Published online by Cambridge University Press: 19 January 2015
Given that President Obama’s Executive Orders on regulation have emphasized the importance of retrospective analysis and review of existing federal rules, I survey the state of retrospective analysis and review of federal regulations. I first ask how much is known about the economic merit of past federal regulatory decisions, based on retrospective economic analyses of their effects. I review reports of the Office of Management and Budget and related literature, but unlike those reports I find only five rules, issued by the National Highway Traffic Safety Administration (NHTSA), for which retrospective analyses provide estimates of both costs and reasonably good proxies for benefits (e.g., adverse health effects avoided). Other retrospective studies of federal rules estimate are incomplete, estimating only the compliance costs, or only the benefits, or only costs and measures of effectiveness, like emissions reductions, which do not closely relate to people’s welfare.

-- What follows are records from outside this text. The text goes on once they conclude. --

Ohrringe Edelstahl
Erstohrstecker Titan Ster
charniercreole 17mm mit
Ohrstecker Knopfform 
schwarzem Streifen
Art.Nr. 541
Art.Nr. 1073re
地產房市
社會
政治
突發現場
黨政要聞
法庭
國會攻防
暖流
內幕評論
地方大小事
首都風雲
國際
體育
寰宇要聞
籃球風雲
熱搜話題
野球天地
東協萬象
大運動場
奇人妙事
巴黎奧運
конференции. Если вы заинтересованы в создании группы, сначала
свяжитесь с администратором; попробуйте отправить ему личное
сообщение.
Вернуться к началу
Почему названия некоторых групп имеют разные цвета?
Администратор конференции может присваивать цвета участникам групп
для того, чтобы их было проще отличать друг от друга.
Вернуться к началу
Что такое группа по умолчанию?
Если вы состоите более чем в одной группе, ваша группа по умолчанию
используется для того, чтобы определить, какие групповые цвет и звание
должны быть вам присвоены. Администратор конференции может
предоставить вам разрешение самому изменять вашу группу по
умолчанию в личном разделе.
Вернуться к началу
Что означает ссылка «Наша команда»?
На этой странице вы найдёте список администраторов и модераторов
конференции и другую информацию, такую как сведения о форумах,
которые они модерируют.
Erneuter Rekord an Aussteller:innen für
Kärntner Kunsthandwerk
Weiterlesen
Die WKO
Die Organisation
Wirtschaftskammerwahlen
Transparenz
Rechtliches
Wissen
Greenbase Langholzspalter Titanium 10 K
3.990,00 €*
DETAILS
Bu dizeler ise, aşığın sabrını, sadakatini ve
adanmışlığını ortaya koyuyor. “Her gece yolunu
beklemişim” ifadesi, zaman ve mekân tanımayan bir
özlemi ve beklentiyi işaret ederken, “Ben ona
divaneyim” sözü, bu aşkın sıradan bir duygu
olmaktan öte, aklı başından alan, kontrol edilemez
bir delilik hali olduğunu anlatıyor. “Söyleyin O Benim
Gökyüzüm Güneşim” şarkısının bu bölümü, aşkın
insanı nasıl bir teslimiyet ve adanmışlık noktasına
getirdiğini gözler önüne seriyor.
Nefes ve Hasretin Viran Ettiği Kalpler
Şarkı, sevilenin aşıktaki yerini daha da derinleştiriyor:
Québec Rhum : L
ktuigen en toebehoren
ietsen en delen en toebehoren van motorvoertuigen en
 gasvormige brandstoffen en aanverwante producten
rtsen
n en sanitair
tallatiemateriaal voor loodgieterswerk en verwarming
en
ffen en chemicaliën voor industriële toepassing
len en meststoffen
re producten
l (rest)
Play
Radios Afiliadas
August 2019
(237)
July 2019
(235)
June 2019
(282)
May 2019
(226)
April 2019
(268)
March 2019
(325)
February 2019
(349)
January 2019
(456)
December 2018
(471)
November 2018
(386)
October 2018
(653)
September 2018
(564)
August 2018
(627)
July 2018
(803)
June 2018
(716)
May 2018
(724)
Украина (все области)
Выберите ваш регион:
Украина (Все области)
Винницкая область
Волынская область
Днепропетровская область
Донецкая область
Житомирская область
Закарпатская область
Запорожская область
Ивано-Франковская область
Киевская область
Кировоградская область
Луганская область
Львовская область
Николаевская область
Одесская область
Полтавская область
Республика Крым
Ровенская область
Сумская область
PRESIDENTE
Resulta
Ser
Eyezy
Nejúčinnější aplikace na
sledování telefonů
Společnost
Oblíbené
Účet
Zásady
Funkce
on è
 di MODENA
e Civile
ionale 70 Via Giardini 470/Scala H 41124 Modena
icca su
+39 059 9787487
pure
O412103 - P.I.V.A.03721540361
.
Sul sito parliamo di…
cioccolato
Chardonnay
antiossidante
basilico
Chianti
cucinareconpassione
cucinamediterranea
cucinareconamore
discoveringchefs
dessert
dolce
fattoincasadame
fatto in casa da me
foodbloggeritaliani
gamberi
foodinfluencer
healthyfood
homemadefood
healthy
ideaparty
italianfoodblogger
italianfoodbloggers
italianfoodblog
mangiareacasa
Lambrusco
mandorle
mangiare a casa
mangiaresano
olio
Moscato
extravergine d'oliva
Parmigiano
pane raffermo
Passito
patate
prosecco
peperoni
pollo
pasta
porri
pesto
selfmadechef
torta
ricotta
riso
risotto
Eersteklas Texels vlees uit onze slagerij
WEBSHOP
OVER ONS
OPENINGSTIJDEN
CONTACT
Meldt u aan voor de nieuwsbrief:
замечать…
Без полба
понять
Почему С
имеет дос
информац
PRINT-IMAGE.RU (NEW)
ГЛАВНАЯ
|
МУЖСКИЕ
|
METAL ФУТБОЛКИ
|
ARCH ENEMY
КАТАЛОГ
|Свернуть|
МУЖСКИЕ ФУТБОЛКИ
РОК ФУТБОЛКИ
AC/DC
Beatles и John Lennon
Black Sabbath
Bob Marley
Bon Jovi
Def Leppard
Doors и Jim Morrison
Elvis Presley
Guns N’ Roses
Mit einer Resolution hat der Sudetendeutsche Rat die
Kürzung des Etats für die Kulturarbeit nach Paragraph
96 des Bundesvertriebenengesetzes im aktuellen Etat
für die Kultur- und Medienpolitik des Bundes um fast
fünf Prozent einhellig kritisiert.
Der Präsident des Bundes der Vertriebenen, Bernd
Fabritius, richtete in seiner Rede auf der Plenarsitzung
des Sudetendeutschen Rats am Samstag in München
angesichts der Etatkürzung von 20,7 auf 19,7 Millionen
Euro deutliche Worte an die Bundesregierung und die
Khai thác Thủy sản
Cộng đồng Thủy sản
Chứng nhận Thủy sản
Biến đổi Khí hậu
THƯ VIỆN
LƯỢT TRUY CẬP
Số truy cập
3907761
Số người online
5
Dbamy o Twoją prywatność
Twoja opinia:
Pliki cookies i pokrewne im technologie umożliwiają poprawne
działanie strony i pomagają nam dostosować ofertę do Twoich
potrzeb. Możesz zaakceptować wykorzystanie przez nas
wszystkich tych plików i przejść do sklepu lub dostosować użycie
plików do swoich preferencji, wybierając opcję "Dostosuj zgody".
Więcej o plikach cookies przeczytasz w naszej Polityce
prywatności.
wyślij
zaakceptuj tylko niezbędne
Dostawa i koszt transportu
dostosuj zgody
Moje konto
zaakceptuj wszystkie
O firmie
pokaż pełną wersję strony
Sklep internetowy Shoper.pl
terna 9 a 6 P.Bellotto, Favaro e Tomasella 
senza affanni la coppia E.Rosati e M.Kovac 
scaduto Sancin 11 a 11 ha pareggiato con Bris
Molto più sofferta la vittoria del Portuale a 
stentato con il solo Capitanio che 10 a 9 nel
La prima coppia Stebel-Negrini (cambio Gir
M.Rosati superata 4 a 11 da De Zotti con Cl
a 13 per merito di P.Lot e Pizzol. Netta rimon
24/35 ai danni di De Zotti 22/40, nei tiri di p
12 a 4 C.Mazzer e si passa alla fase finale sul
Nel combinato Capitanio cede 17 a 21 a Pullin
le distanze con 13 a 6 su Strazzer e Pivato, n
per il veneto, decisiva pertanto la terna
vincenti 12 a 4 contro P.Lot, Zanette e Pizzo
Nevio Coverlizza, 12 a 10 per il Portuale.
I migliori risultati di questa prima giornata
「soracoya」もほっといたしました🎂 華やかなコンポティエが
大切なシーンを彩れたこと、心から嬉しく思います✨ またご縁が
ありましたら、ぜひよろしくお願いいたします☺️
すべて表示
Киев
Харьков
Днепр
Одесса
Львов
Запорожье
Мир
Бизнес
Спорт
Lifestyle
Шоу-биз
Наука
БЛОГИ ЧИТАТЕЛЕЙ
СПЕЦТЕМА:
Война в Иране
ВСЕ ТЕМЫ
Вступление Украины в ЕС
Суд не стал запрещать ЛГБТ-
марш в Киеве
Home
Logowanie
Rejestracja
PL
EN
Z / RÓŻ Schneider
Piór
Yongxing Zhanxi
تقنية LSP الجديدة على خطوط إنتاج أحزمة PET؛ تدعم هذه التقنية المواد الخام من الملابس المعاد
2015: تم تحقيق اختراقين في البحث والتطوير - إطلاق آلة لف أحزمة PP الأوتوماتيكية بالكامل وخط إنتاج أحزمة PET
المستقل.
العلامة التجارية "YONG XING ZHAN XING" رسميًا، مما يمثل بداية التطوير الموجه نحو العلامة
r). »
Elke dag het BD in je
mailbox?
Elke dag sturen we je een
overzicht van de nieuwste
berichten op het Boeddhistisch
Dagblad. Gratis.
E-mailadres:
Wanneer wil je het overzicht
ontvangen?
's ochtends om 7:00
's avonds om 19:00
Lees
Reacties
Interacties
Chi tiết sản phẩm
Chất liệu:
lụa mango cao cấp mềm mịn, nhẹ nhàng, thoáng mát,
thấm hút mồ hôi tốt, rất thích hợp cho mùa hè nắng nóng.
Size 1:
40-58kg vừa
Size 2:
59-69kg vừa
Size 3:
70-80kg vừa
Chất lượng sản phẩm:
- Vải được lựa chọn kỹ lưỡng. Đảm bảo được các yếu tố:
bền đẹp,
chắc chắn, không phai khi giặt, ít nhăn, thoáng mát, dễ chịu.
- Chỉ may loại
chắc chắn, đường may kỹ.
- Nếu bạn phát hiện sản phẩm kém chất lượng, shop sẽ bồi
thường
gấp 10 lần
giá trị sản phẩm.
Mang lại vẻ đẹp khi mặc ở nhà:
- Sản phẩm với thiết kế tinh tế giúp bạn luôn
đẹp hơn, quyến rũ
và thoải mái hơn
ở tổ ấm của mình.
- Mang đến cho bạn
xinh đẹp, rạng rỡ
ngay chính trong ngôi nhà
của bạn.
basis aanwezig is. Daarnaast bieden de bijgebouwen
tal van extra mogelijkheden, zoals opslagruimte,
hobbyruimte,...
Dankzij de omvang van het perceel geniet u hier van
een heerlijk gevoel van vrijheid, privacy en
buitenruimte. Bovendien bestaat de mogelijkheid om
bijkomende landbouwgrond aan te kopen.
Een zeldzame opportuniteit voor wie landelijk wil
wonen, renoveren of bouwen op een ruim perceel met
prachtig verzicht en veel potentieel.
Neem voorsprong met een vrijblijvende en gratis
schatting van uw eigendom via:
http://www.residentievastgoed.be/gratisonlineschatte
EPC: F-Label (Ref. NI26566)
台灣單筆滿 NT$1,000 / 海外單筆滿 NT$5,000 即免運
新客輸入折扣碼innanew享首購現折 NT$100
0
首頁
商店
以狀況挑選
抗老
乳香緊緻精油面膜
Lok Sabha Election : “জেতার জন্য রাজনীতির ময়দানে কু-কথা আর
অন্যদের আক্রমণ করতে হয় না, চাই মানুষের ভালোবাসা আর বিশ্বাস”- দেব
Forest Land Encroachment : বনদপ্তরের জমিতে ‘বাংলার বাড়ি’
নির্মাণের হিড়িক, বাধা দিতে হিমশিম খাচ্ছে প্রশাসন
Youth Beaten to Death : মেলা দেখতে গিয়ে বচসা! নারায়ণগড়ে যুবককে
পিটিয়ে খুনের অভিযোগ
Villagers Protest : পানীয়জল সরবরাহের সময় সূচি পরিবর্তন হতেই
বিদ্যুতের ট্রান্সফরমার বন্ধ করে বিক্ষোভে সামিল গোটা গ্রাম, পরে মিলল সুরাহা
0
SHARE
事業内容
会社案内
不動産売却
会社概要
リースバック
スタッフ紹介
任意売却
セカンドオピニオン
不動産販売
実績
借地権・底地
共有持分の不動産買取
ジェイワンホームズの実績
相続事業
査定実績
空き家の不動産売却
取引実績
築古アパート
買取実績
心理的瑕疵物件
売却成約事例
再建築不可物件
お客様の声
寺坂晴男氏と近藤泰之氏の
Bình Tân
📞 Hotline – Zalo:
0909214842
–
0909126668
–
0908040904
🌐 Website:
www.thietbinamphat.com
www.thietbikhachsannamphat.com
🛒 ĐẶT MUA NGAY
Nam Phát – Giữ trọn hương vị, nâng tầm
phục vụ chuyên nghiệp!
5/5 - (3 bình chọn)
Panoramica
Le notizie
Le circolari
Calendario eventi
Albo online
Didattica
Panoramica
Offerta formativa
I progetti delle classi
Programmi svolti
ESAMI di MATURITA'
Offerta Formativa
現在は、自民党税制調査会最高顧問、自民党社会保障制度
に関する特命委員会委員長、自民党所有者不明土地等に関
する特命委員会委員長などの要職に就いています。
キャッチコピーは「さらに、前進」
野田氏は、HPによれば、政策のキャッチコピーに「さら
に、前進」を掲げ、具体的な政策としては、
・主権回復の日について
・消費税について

I also seek to explain differences in the practice of retrospective analysis and review between NHTSA, which appears to have the best record of retrospective analyses among federal agencies, and the Environmental Protection Agency (EPA), an important regulatory agency. I find that NHTSA regularly conducts such analyses and reviews, while EPA rarely does retrospective analysis and presents rulemakings that look like business as usual as being the result of a retrospective review. I analyze the role of data limitations, statutory authority, and institutional incentives in influencing the different behaviors of these two agencies. I conclude that differences in data availability and in particular the lack of relevant control groups, are an important barrier to retrospective analysis at EPA. This data deficiency, combined with important restrictions on EPA’s ability to consider information on net benefits or cost-effectiveness in its rule-making, are together the biggest hindrance to generating better information about the effects of its rules. I conclude with recommendations intended to generate more measurement of the actual effects of regulations.